Eric Kincel and Brian Maynard
Kincel was an editor for Gun World magazine and Maynard was a technician who worked at AMT's service department.
- .40 KMP (Kincel-Maynard Pistol) (experimental only, .45 Winchester Magnum case necked down to accept a .40 S&W bullet), created in October 1990
- 8mm KMP (experimental only, based on an unmodified 7.92x33 (8mm Kurz) rifle case to accept a .323 inch diameter pistol-style projectile), created in 2010, introduced in June 2012

==== AMT AutoMag ====
AMT (Arcadia Machine and Tool) manufactured several firearms under the AutoMag name, including the AMT AutoMag II in .22 WMR, AMT AutoMag III in .30 Carbine, AMT AutoMag IV in .45 Winchester Magnum, AMT AutoMag V in .50 Action Express and experimental AMT AutoMag VI chambered in wildcat .55 AutoMag (only few were produced).

==In popular culture==
- Mack Bolan of The Executioner book series carried a .44 Auto Mag he named "Big Thunder" in his war against the Mafia.
- In 1983, the Auto Mag was featured in the fourth Dirty Harry movie, Sudden Impact.

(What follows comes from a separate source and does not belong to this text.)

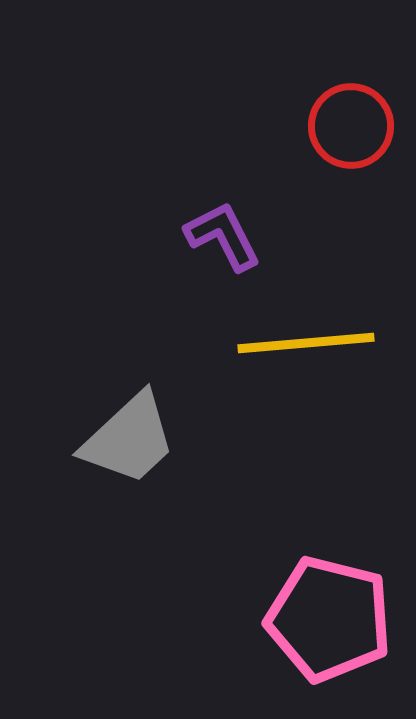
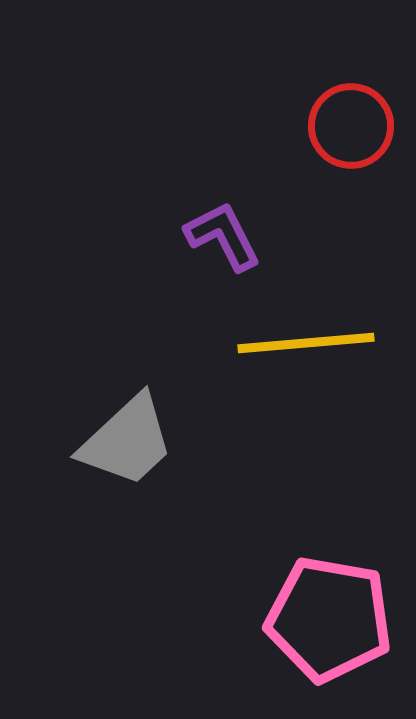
gray trapezoid: moved 2 px left, 2 px down
pink pentagon: rotated 4 degrees counterclockwise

Clint Eastwood's character Harry Callahan uses his .44 Auto Mag to kill Mick after Harry loses his Smith & Wesson Model 29 revolver in a fist fight. Fans of the movie tried to buy the gun even though it had gone out of production.
- Warlord hero Travis Morgan recovers a .44 Auto Mag from his downed Blackbird and carries it for most of his adventure in Skartaris.
- In A Drink Before the War by Dennis Lehane, private detective Patrick Kenzie uses an Auto Mag as his sidearm.
- A character named Hiromi from the Cat's Eye anime employs an AutoMag in the second series episode "The Hunter Wore a Badge".
- Richard Camellion of Joseph Rosenberger's Death Merchant book series carried two customized long-barreled .357 Auto Mags on most of his missions for the CIA.
- Beverly Hills Cop II features a .44 Auto Mag as a plot point, stating that the rounds for it are too expensive to manufacture, so someone must be modifying .308 rifle casings to reload for the AutoMag.
- The operators Nomad and Kaid in Tom Clancy's Rainbow Six Siege use the Auto Mag Pistol (designated as the ".44 Mag Semi-Auto") as their secondary weapon. The weapon comes with a 3x magnification scope pre-attached for longer-range engagements.
- The gun, under the name "Pistol .44", can be found and used by the protagonist Luis Lopez in the game Grand Theft Auto IV: The Ballad of Gay Tony. It is the most powerful handgun in the game, though it suffers from high recoil and a low rate of fire. After initially being obtainable in an early mission, the weapon and its ammunition become available from Armando's gun van.
- The protagonist Lincoln Clay can find and obtain this gun and use it in the game Mafia III. It is referred to as the "Clipper .44" and is a highly effective high-caliber handgun in-game. The player can find it in certain locations, obtain it as a favor for giving the Irish mob neighborhoods as territory, or buy it at a high price later in the game.
- In Uncharted: The Lost Legacy, a rare Auto Mag with a telescopic sight can be used by the player. The gun appears as the "Krivosk-XS" and has also been patched into Uncharted 4: A Thief's End multiplayer.
- The weapon is featured in Resident Evil 7 as the "44 Mag."
- In Resident Evil Village, the weapon can be acquired as an unlockable in the Duke's shop after completing the game in New Game+ mode, and it stands out as the weapon with the highest damage in the game when fully upgraded.
- In The Outer Worlds, the weapon can be found with gold, engraved plating and is named the Auto-Mag Pistol.